* _What is needed_
Down to the last line, print the entries below exactly, and keep every picture out of the copy.

Dataset items:
"""

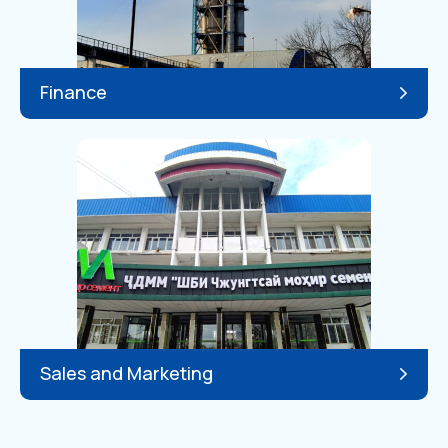
Finance
Sales and Marketing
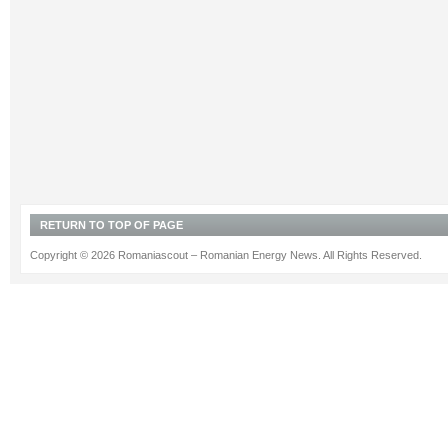
RETURN TO TOP OF PAGE
Copyright © 2026 Romaniascout – Romanian Energy News. All Rights Reserved.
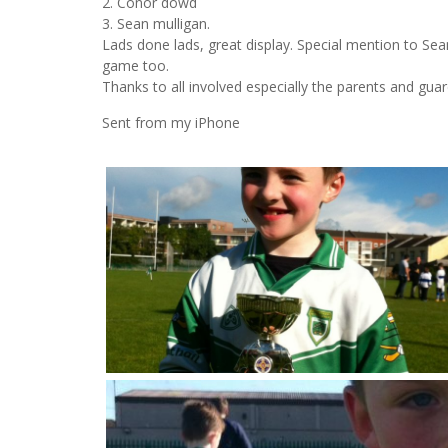
2. Conor dowd
3. Sean mulligan.
Lads done lads, great display. Special mention to Se
game too.
Thanks to all involved especially the parents and guar
Sent from my iPhone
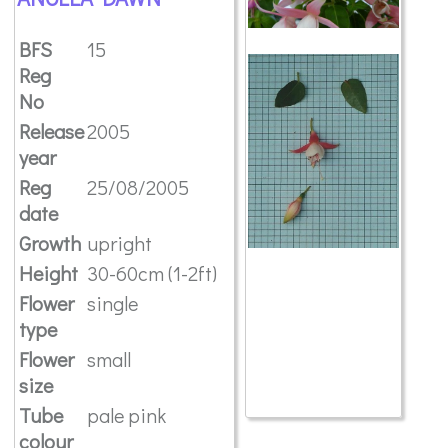
BFS
15
Reg
No
Release
2005
year
Reg
25/08/2005
date
Growth
upright
Height
30-60cm (1-2ft)
Flower
single
type
Flower
small
size
Tube
pale pink
colour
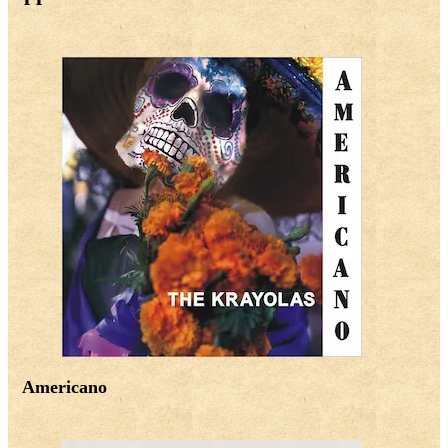
Americano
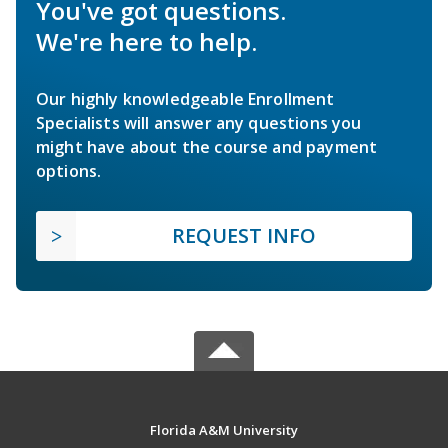
You've got questions.
We're here to help.
Our highly knowledgeable Enrollment
Specialists will answer any questions you
might have about the course and payment
options.
REQUEST INFO
Florida A&M University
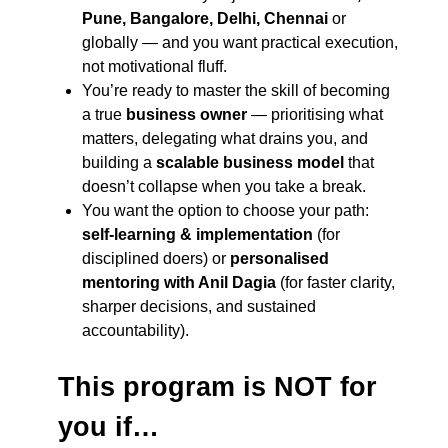
Pune, Bangalore, Delhi, Chennai
or
globally — and you want practical execution,
not motivational fluff.
You’re ready to master the skill of becoming
a true
business owner
— prioritising what
matters, delegating what drains you, and
building a
scalable business model
that
doesn’t collapse when you take a break.
You want the option to choose your path:
self-learning & implementation
(for
disciplined doers) or
personalised
mentoring with Anil Dagia
(for faster clarity,
sharper decisions, and sustained
accountability).
This program is NOT for
you if…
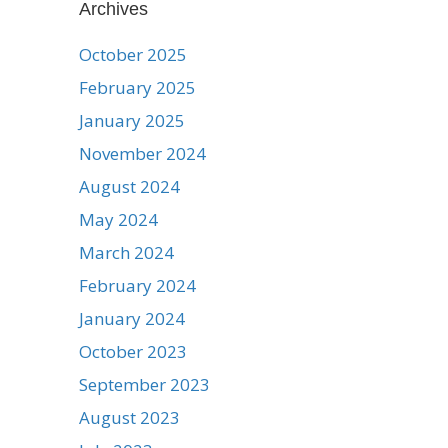
Archives
October 2025
February 2025
January 2025
November 2024
August 2024
May 2024
March 2024
February 2024
January 2024
October 2023
September 2023
August 2023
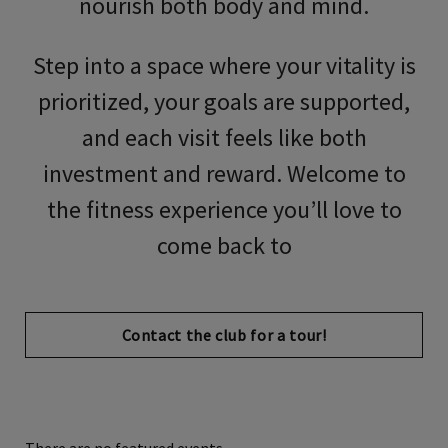
nourish both body and mind.
Step into a space where your vitality is
prioritized, your goals are supported,
and each visit feels like both
investment and reward. Welcome to
the fitness experience you’ll love to
come back to
Contact the club for a tour!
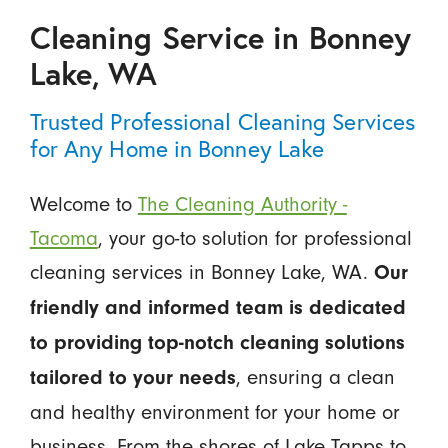
Cleaning Service in Bonney
Lake, WA
Trusted Professional Cleaning Services
for Any Home in Bonney Lake
Welcome to
The Cleaning Authority -
Tacoma
, your go-to solution for professional
cleaning services in Bonney Lake, WA.
Our
friendly and informed team is dedicated
to providing top-notch cleaning solutions
, ensuring a clean
tailored to your needs
and healthy environment for your home or
business. From the shores of Lake Tapps to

"""

* _Finished exercise_
Finance
Sales and Marketing
RETURN TO TOP OF PAGE
Copyright © 2026 Romaniascout – Romanian Energy News. All Rights Reserved.
2. Conor dowd
3. Sean mulligan.
Lads done lads, great display. Special mention to Se
game too.
Thanks to all involved especially the parents and guar
Sent from my iPhone
BFS
15
Reg
No
Release
2005
year
Reg
25/08/2005
date
Growth
upright
Height
30-60cm (1-2ft)
Flower
single
type
Flower
small
size
Tube
pale pink
colour
Americano
You've got questions.
We're here to help.
Our highly knowledgeable Enrollment
Specialists will answer any questions you
might have about the course and payment
options.
REQUEST INFO
Florida A&M University
Pune, Bangalore, Delhi, Chennai
or
globally — and you want practical execution,
not motivational fluff.
You’re ready to master the skill of becoming
a true
business owner
— prioritising what
matters, delegating what drains you, and
building a
scalable business model
that
doesn’t collapse when you take a break.
You want the option to choose your path:
self-learning & implementation
(for
disciplined doers) or
personalised
mentoring with Anil Dagia
(for faster clarity,
sharper decisions, and sustained
accountability).
This program is NOT for
you if…
Archives
October 2025
February 2025
January 2025
November 2024
August 2024
May 2024
March 2024
February 2024
January 2024
October 2023
September 2023
August 2023
nourish both body and mind.
Step into a space where your vitality is
prioritized, your goals are supported,
and each visit feels like both
investment and reward. Welcome to
the fitness experience you’ll love to
come back to
Contact the club for a tour!
Cleaning Service in Bonney
Lake, WA
Trusted Professional Cleaning Services
for Any Home in Bonney Lake
Welcome to
The Cleaning Authority -
Tacoma
, your go-to solution for professional
cleaning services in Bonney Lake, WA.
Our
friendly and informed team is dedicated
to providing top-notch cleaning solutions
, ensuring a clean
tailored to your needs
and healthy environment for your home or
business. From the shores of Lake Tapps to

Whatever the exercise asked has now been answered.